Released today, Charlotte Fiell’s Fashion Sourcebook 1930s… I need this in my bookshelf immediately! Here’s the blurb:

The 1930s are remembered largely as an era of economic insecurity and crisis in the US, political instability and heated rhetoric filling the airwaves in myriad corners of the globe. What better time than the present, then, to revisit and reassess the fashions and styles of that troubled era? Despite the tensions and perils of that long-ago decade, the fashions of the time were often achingly chic, with the insouciantly androgynous flapper styles of the 1920s replaced by sweeping bias-cut gowns with deep-cut backs, floral tea-dresses, tailored suits and draped furs for anybody who could afford them. The latest volume in a series of resources devoted to specific decades, Fashion Sourcebook 1930s collects the most unforgettable looks of the decade, documenting its season-by-season fashions and offering an extensive selection of original photographs, sketches and prints–some 600 images in all, the majority in color–that give a full sense of the opulence and elegance of the period. These images are given depth and context by an essay providing a summary of the major themes within the era’s fashion and presents its most notable designers. This is an essential handbook for fashion students as well as anyone interested in fashion or cultural history.

Oh my yes. I’m off to buy it at Amazon.com!

Released today: Fashion Sourcebook 1920s

Charlotte Fiell’s latest compilation has just been released today: Fashion Sourcebook of the 1920s! I’m guessing this will be a gorgeous sourcebook for original images of twenties fashions. I want this now!

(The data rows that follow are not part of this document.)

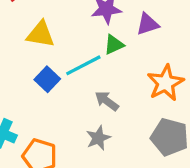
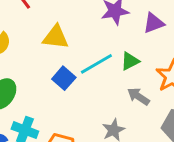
green triangle: (114, 45) -> (130, 61), moved
gray arrow: (107, 101) -> (138, 96), moved

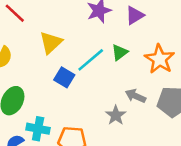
yellow triangle: (56, 37) -> (51, 43), turned -40
gray arrow: (138, 96) -> (135, 96), moved

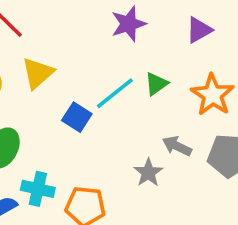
purple triangle: (135, 15) -> (199, 30), moved
yellow triangle: (51, 43) -> (38, 73), moved

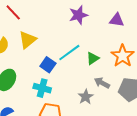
purple triangle: (199, 30) -> (117, 20), turned 35
green triangle: (156, 84) -> (93, 58), moved
cyan cross: (38, 189) -> (42, 88), moved

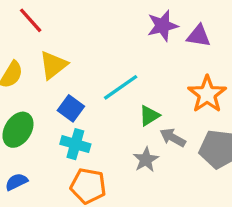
purple star: (78, 15) -> (163, 26), moved
green triangle: (93, 58) -> (149, 116), moved
blue square: (48, 65) -> (71, 108), moved

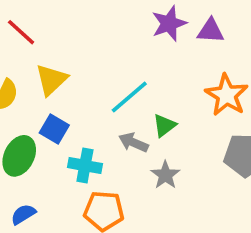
blue square: (71, 108) -> (54, 129), moved
gray arrow: (173, 138) -> (133, 142), moved

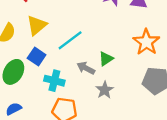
cyan line: (129, 97) -> (70, 40), moved

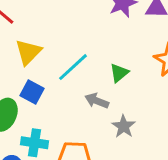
green triangle: (106, 59) -> (119, 73), moved
cyan cross: (54, 81) -> (34, 143), moved

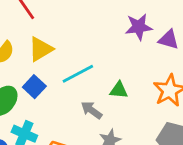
green triangle: (119, 73) -> (119, 90), turned 30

But I can’t buy it until February when I move to London (and therefore have a bookshelf to put it in!). Oh well, you kids can buy it now at Amazon.com. Here’s the blurb:

Saucy flappers and manic Charlestons, dramatic silent movies and the bigband euphoria of early jazz: the 1920s must surely rank amoung the most dashing eras in American styles history, and this volume documents in ravishing detail the clothing that helped make the decade so stylish and glamorous. Sumptuously illustrated with more than 600 original photographs, drawings and prints, Fashion Sourcebook 1920s focuses largely on the Art Deco period, with its beautiful beaded dresses, cloche hats and t-bar shoes as worn by the fahsionable flappers and the “bright young things” of the time. Hemlines and haircuts both became drastically shorter, mirroring the changing social roles: at the decade’s outset, women gained the right to vote and Prohibition led many otherwise law abiding Americans to break the law of the land rather than abandon their gin fizzes. This title will prove an indispensable reference work not only for students of fashion but for all fashionistas seeking ideas for the major themes within fashion during this period, surveying its most famous designers and assessing their creative contributions. A cornucopia of beautiful clothes with exquisite detailing, this book is a rich source of inspiration as well as an important survey of Art Deco fashion.

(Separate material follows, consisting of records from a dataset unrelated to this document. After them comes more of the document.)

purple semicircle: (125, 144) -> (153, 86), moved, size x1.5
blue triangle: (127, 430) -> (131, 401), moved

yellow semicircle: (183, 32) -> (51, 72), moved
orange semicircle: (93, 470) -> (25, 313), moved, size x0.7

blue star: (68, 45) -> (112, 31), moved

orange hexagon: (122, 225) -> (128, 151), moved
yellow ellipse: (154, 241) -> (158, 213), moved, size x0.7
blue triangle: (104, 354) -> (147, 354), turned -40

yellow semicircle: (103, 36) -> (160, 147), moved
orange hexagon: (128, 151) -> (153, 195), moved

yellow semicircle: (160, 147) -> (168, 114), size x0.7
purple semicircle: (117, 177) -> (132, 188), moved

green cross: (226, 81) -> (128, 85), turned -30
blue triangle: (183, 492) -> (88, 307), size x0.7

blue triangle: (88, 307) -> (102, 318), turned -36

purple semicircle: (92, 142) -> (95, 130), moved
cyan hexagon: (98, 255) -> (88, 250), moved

Hairstyles: Ancient to Present

Just released today, a new book claiming to be the most comprehensive survey of hairstyles ever published. I trust this will be an amazing sourcebook, with tonnes of inspirational images, since it’s coming from Charlotte Fiell, the editor behind those fantastic Taschen design icon books – you know the ones?  She also has two fashion sourcebooks being released soon: one on the 1920s being released in a few days, and one on the 1930s due out in March 2012. I’ll post about those shortly.

Here’s the blurb for Hairstyles Ancient to Present:

No part of the human body is as culturally determined, and as diverse in its possible expressions, as hair. The afro, beehive, bob, bouffant, bowl cut, dreadlocks, mullet, mohawk, perm, pompadour – from year to year, and from era to era, old and new hairstyles come and go, telling a new tale about their wearers each time around. Hairstyles: Ancient to Present is not only the most comprehensive survery of hairstyles ever published, it is also a visual celebration of this endlessly inventive cultural phenomenon that looks at the entire cultural sprectrum of hairstyle, from ancient Greek tresses and eighteenth century powdered wigs to Art Deco bobs and Punk spikes, to the latest directions in the world of hairdressing today. Throughly researched, with 800 illustrations, this book showcases an amazing array of wonderfully imaginative styles, while also demonstrating the remarkable skill of their creators. It includes over 1,000 hairstyles, from resplendent Victorian chignons to 1950’s ponytails to the creations of today’s top stylists. With page after page of visual inspiration, Hairstyles contextualises through its accompanying texts the historical and and cultural relevance of hairdressing in society, as well as analyzing its role as a signifier of social status.